The New York Times has had it in for the ultra-Orthodox Jewish community for some time now. While many communities have problems that deserve diligent coverage and public scrutiny, New York’s ultra-Orthodox have been covered and scrutinized to a degree that is wildly out of proportion to their relatively small population. A group of 50,000 to 100,000 people is not small, but in a city of eight million and a state of 20 million, it is impossible to justify the scorn to which they have been subjected.

Since 2012—although the Times’ disproportionate coverage of the community began well before that—the Times has written about the ultra-Orthodox community’s tendency to under-report crimes, as if this did not happen in many other communities, published long pieces on how difficult it is to leave the community, blamed it for measles outbreaks and mocked it for its stance on Covid lockdowns and vaccine mandates.

The most striking case was a Times editorial in Yiddish that called on anyone who didn’t like their yeshiva education to contact the paper. This corresponded with a massive exposé on the state of ultra-Orthodox education. The Times is the paper of record in a state that is ranked 23rd in education despite more per-pupil spending than anywhere else in the country, yet it did not put out a public call for information on the shoddy state of non-Jewish public schools.

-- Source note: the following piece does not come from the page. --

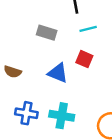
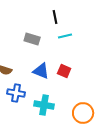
red square: (84, 59) -> (64, 71), moved
blue cross: (26, 113) -> (16, 93), moved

During the current election campaign, New York’s ultra-Orthodox population has largely shunned Democratic gubernatorial candidate Kathy Hochul, endorsing her Republican opponent Lee Zeldin. The Times appears to have come up with an explanation why. A push notification sent to all subscribers was labeled, “A Political Force in New York: Challenges to the Hasidic community’s management of its schools pose a rare threat to the outsized political clout its leaders have built.”

For those who haven’t been paying attention, Zeldin has closed the gap with Hochul because of a single issue—crime. Crime rates in the state have skyrocketed over the past few years, and this is especially true in the Jewish community. Hardly a week goes by without someone dressed in traditional Hasidic garb being on the receiving end of a verbal or physical assault. When Zeldin speaks with the Jewish community, that is his primary focus.

Yet The New York Times seems to ignore this inconvenient truth, and implies that Jewish support for Zeldin is solely because of the schooling issue. Running schools as they see fit is important to many of the rabbinical leaders of these communities, but ensuring the safety of the community members themselves is far more important to them.

Under Hochul, and Democratic rule in general, Jews are less safe in New York. There is no doubt about that. But everyone is less safe in New York. The criminals just get to the Jews first. Jewish people, especially ultra-Orthodox Jews who flaunt their identity with such vigor, are the canary in the coal mine. Once something happens to them, watch out.

The same is true of The New York Times’ campaign against the ultra-Orthodox community. That’s where they start, but not where they end. Orthodox, Conservative, Reform and ultimately all Jews will not be exempt from the hostility of the left-wing media.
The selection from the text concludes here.